Major/minor: Economics and Mathematics
Year and expected graduation: Senior; spring 2020
Faculty supervisor: Professor Michael Geruso
Name of project: Inversions in US Presidential Elections: 1836-2016

Can you give a brief, simplified overview of this research project?
This project estimates the ex ante probability that a US Presidential election will result in an inversion (where the popular vote winner is not the Electoral College winner). We ask whether the four historical inversions were statistical flukes and whether inversions could happen at larger vote margins. By simulating elections, we show that, across any reasonable statistical model, the probability of inversion is about 40% in elections decided by a percentage point or less (equal to 1.3 million votes by 2016 turnout).

How did you get involved with this project?
I began working for Professor Mike Geruso as a research assistant after taking a class with him during my sophomore year. This project was in its early stages then, and I have been working on it ever since.

What went into preparing a research article for publication?
Generating our results involved developing models and running simulations of elections using historical election data, and then interpreting the distributions of simulated elections. This process gave me the opportunity to learn about election modeling and develop skills in data analysis and programming. The other important part of a project like this is communicating our findings. In particular, because we wanted to create materials for people outside of the research world, I had the opportunity to think about how to adapt communication styles to develop briefs that would be useful to the media and to policymakers.

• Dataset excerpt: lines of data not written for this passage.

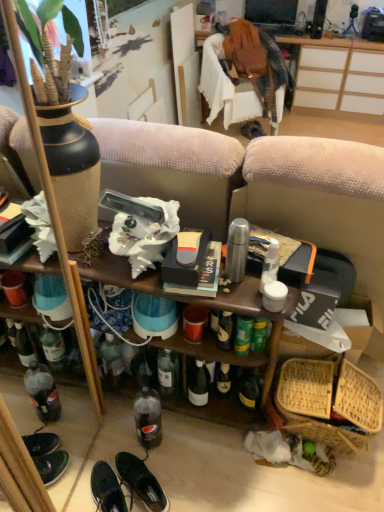 Question: Could you tell me if shiny black sneakers at lower left, the first footwear when ordered from left to right, is facing bamboo woven basket at lower right?

Choices:
 (A) yes
 (B) no

Answer: (B)

Question: From the image's perspective, does shiny black sneakers at lower left, the first footwear when ordered from left to right, appear higher than bamboo woven basket at lower right?

Choices:
 (A) no
 (B) yes

Answer: (A)

Question: Considering the relative positions of shiny black sneakers at lower left, the second footwear positioned from the right, and bamboo woven basket at lower right in the image provided, is shiny black sneakers at lower left, the second footwear positioned from the right, to the right of bamboo woven basket at lower right from the viewer's perspective?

This research is of interest to a lot of people, and it has received some attention in the media. What impact do you hope this work will have?
The topic of this project is relevant both to individuals forming their political opinions and to policymakers developing platforms. I hope to enrich the political debate around the Electoral College by arming these groups with relevant facts.

Do you see your project connecting with your plans for your future?
Definitely! I hope to pursue a PhD in economics in the future. Working on this project has been useful to decide whether I want a career in research, prepare to apply to graduate programs, and develop skills for research.